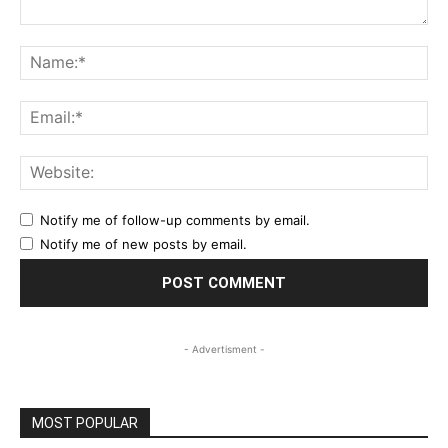
Comment:
Na
Ema
Web
Notify me of follow-up comments by email.
Notify me of new posts by email.
- Advertisment -
MOST POPULAR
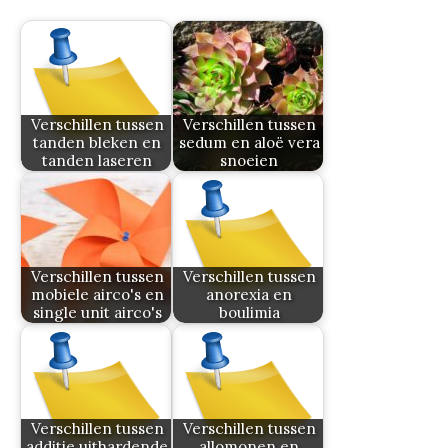
Verschillen tussen
Verschillen tussen
tanden bleken en
sedum en aloë vera
tanden laseren
snoeien
Verschillen tussen
Verschillen tussen
mobiele airco's en
anorexia en
single unit airco's
boulimia
Verschillen tussen
Verschillen tussen
additie uithardende
allomonen en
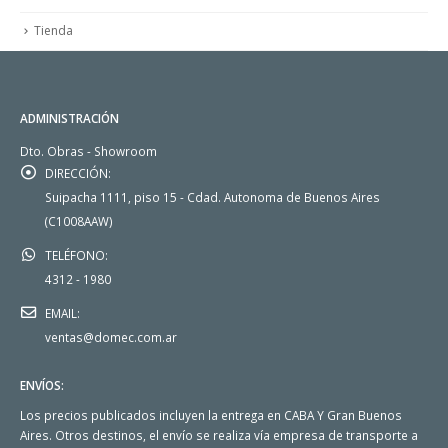
Tienda
ADMINISTRACIÓN
Dto. Obras - Showroom
DIRECCIÓN:
Suipacha 1111, piso 15 - Cdad. Autonoma de Buenos Aires
(C1008AAW)
TELÉFONO:
4312 - 1980
EMAIL:
ventas@domec.com.ar
ENVÍOS:
Los precios publicados incluyen la entrega en CABA Y Gran Buenos
Aires. Otros destinos, el envío se realiza vía empresa de transporte a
· · ·
### Exercise instructions
Without the pictures, write out every entry precisely as it appears.

### Expected output
Comment:
Na
Ema
Web
Notify me of follow-up comments by email.
Notify me of new posts by email.
- Advertisment -
MOST POPULAR
Verschillen tussen
Verschillen tussen
tanden bleken en
sedum en aloë vera
tanden laseren
snoeien
Verschillen tussen
Verschillen tussen
mobiele airco's en
anorexia en
single unit airco's
boulimia
Verschillen tussen
Verschillen tussen
additie uithardende
allomonen en
Tienda
ADMINISTRACIÓN
Dto. Obras - Showroom
DIRECCIÓN:
Suipacha 1111, piso 15 - Cdad. Autonoma de Buenos Aires
(C1008AAW)
TELÉFONO:
4312 - 1980
EMAIL:
ventas@domec.com.ar
ENVÍOS:
Los precios publicados incluyen la entrega en CABA Y Gran Buenos
Aires. Otros destinos, el envío se realiza vía empresa de transporte a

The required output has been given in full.